C’est à ce moment-là que Nanette comprit ce qu’il se passait.
Chaque fois qu’elle ressentait de la joie, son visage et son corps se paraient d’une multitude de couleurs intenses et rayonnantes.
Alors, elle courut partout dans le pays répandre la grande nouvelle.
« Les amis, il vous faut être dans la joie pour que la couleur revienne. »
On l’écouta bien un moment, mais la couleur ne s’installa pas pour autant très longtemps.
Quelques instants, de temps en temps. Mais pas aussi longtemps pour qu’elle perdure suffisamment.
Il faut dire que les grands veulent toujours tout expliquer, tout comprendre, tout contrôler et surtout qu’ils sont bien trop occupés.
Alors, ils rient bien un peu de temps en temps, seulement les jours où ils ont le temps.
Ils jouent parfois avec leurs enfants et ressentent un peu de joie. Mais jamais assez profondément.

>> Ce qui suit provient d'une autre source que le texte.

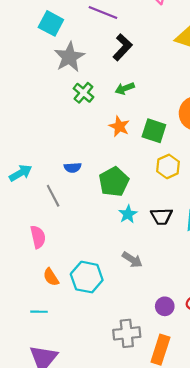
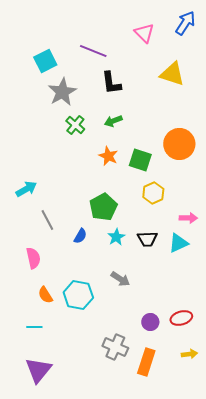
cyan square: (51, 23) -> (45, 61), turned 35
black L-shape: (122, 47) -> (111, 83), turned 130
blue semicircle: (73, 168) -> (80, 236), moved, turned -56
cyan arrow: (21, 173) -> (26, 189), moved
gray cross: (127, 333) -> (115, 347), turned 30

Nanette n’avait pas compris que les grands n’étaient plus comme avant, car ils étaient devenus grands.
Ils avaient oublié d’être des enfants.
Ils pensaient qu’en grandissant il ne fallait plus exprimer son émerveillement.
Qu’il fallait faire les choses plus sérieusement.
Mais comment faire pour les aider à exprimer leur joie profonde ?
Comment leur apprendre à installer la couleur durablement ?
Peut-être en leur montrant comment redevenir un enfant, tout en étant un grand …sans trop de sérieux, évidemment.
Nanette compris, alors, que les adultes avaient juste besoin de retrouver leur joie intérieure et qu’ils y arriveraient en observant les enfants, tout simplement.
C’est ainsi que le pays tout gris retrouva peu à peu toutes ses couleurs.
Que les enfants jouaient avec les grands et que les grands prenaient le temps, pour savourer tous ces instants.